==== Working data
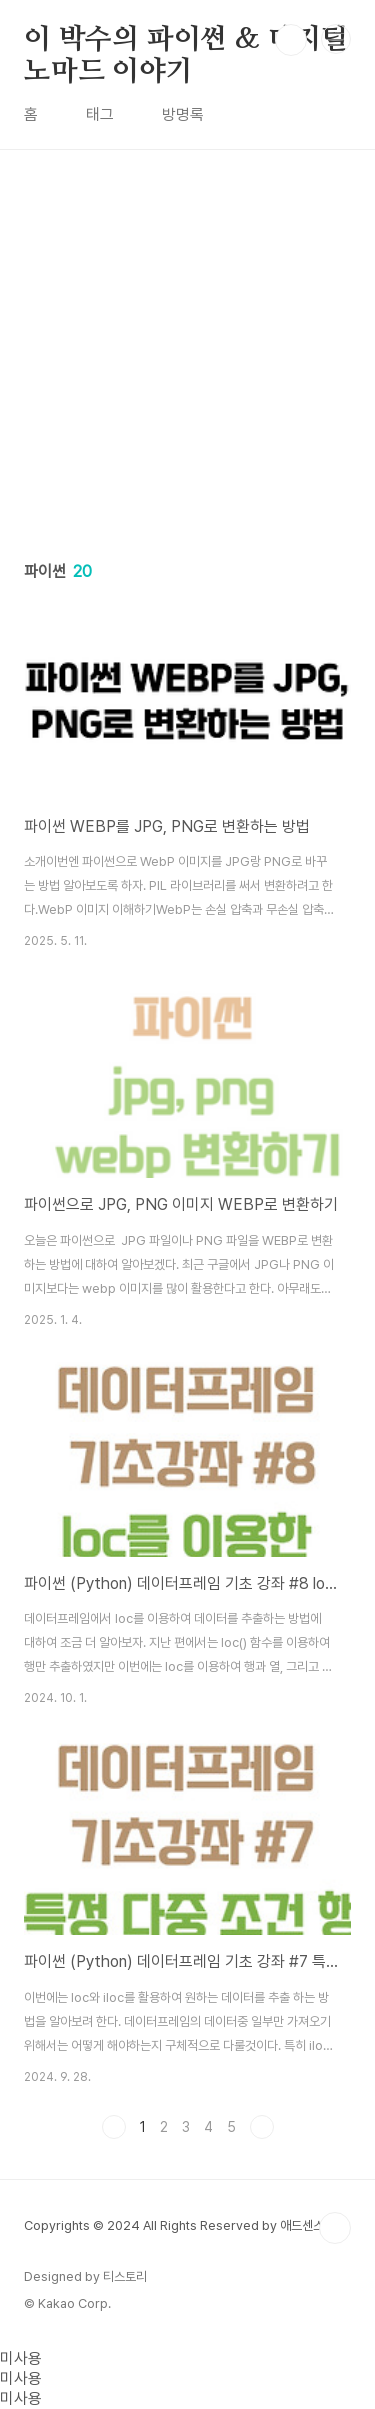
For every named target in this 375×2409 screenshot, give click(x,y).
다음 (262, 2127)
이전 (114, 2127)
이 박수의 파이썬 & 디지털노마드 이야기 (186, 41)
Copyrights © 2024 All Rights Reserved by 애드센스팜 (179, 2225)
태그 (100, 114)
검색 (291, 40)
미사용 (21, 2358)
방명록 (183, 114)
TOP (335, 2228)
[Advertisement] (187, 337)
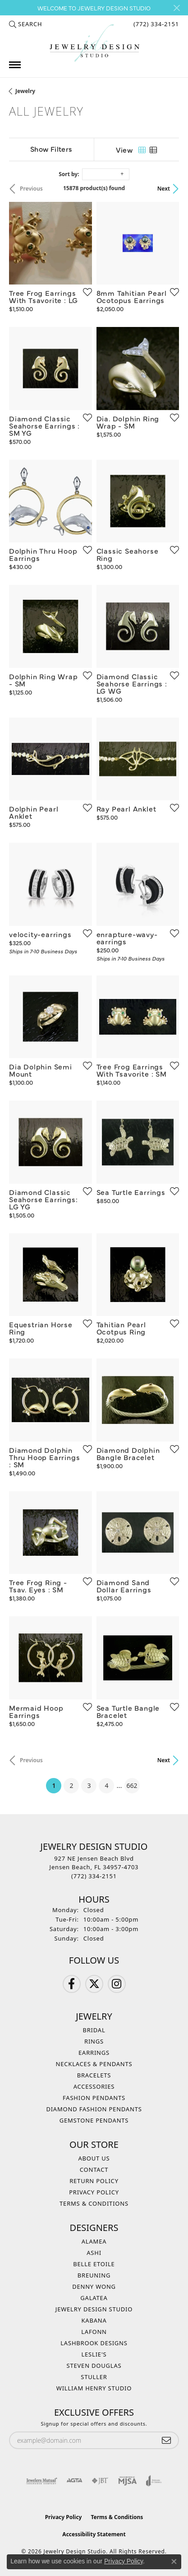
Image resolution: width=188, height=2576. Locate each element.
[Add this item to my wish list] (85, 292)
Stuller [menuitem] (94, 2377)
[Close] (176, 8)
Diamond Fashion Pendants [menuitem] (94, 2109)
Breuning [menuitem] (94, 2275)
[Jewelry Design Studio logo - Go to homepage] (94, 43)
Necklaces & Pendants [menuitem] (94, 2064)
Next (163, 188)
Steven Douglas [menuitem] (94, 2365)
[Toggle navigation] (15, 64)
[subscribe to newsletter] (166, 2440)
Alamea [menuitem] (94, 2241)
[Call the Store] (94, 1876)
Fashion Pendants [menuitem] (94, 2098)
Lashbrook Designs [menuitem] (94, 2343)
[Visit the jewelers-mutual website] (41, 2480)
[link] (155, 24)
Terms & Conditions (94, 2203)
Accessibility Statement (93, 2534)
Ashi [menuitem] (94, 2253)
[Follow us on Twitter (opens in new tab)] (94, 1984)
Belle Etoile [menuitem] (94, 2264)
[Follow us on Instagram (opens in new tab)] (117, 1984)
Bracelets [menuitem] (94, 2075)
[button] (25, 24)
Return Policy (94, 2181)
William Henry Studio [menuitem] (94, 2388)
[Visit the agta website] (74, 2480)
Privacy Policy (94, 2192)
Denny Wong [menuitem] (94, 2286)
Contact (94, 2169)
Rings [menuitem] (94, 2041)
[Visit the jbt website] (100, 2480)
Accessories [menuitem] (94, 2086)
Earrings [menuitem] (94, 2053)
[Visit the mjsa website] (127, 2480)
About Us (94, 2158)
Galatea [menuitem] (93, 2298)
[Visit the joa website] (154, 2480)
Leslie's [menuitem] (93, 2354)
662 (132, 1785)
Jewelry (25, 91)
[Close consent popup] (174, 2561)
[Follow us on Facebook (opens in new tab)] (72, 1984)
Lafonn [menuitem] (94, 2332)
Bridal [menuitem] (94, 2030)
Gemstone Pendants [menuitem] (94, 2120)
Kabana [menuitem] (93, 2320)
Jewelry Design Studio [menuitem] (94, 2309)
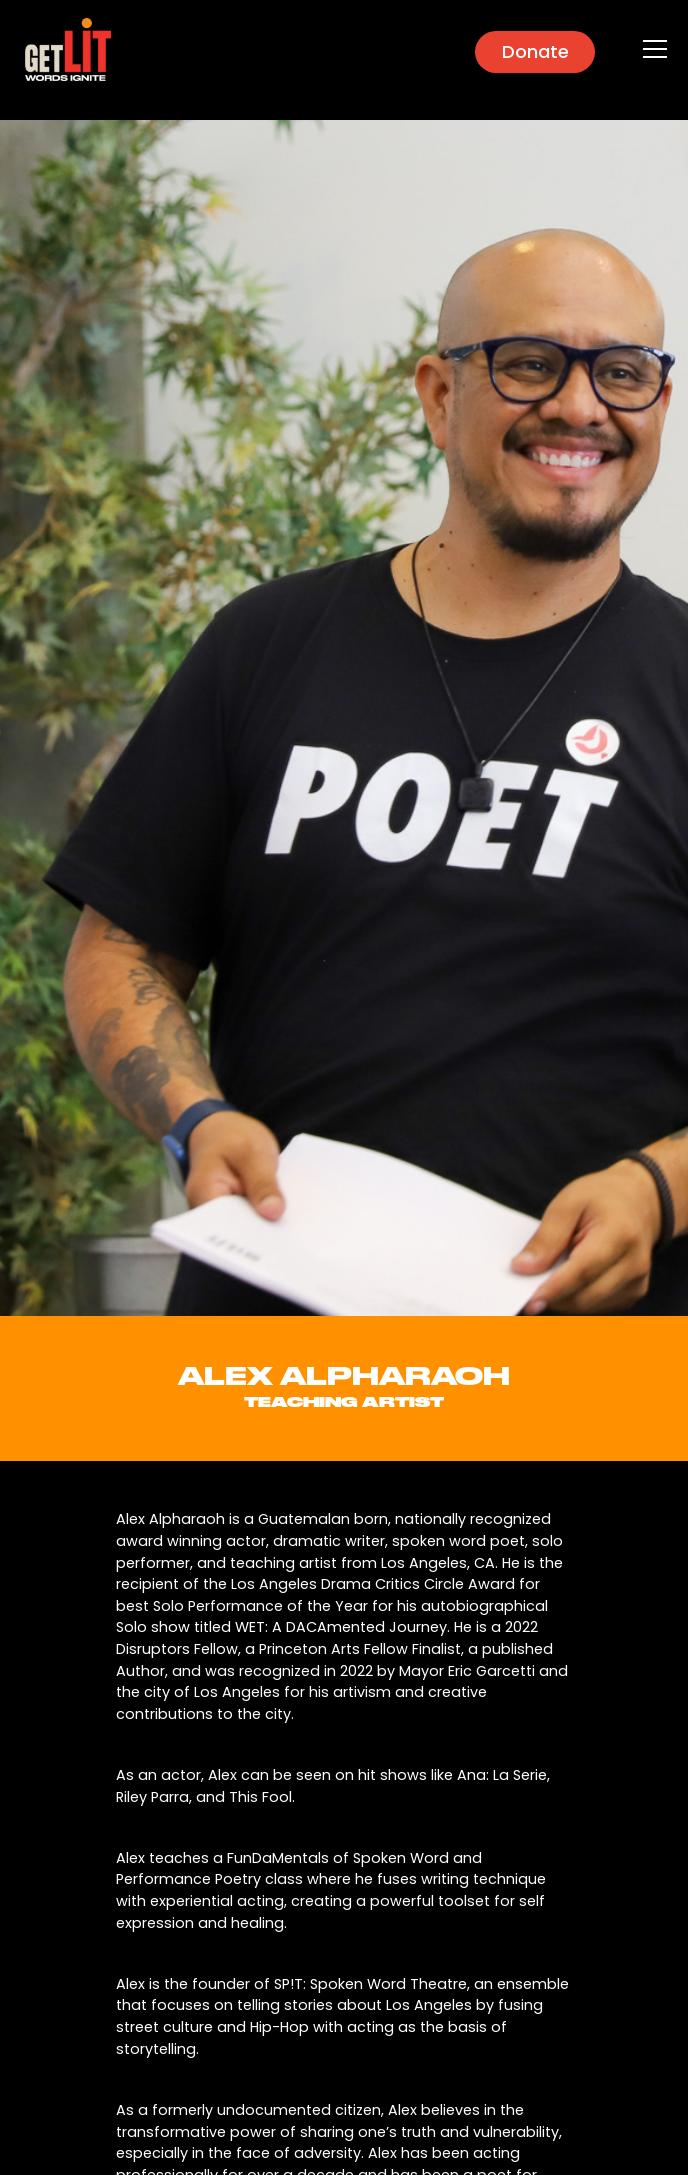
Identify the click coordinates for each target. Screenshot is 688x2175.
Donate (535, 51)
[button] (652, 49)
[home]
========
### Brief
Reproduce exactly and only the lines from the one with "662 (132, 1785)" through the final line of the records above, inclusive. Pictures must be left out.

### Task response
662 (132, 1785)
Jewelry (25, 91)
[Close consent popup] (174, 2561)
[Follow us on Facebook (opens in new tab)] (72, 1984)
Lafonn [menuitem] (94, 2332)
Bridal [menuitem] (94, 2030)
Gemstone Pendants [menuitem] (94, 2120)
Kabana [menuitem] (93, 2320)
Jewelry Design Studio [menuitem] (94, 2309)
Identify the click coordinates for each target. Screenshot is 688x2175.
Donate (535, 51)
[button] (652, 49)
[home]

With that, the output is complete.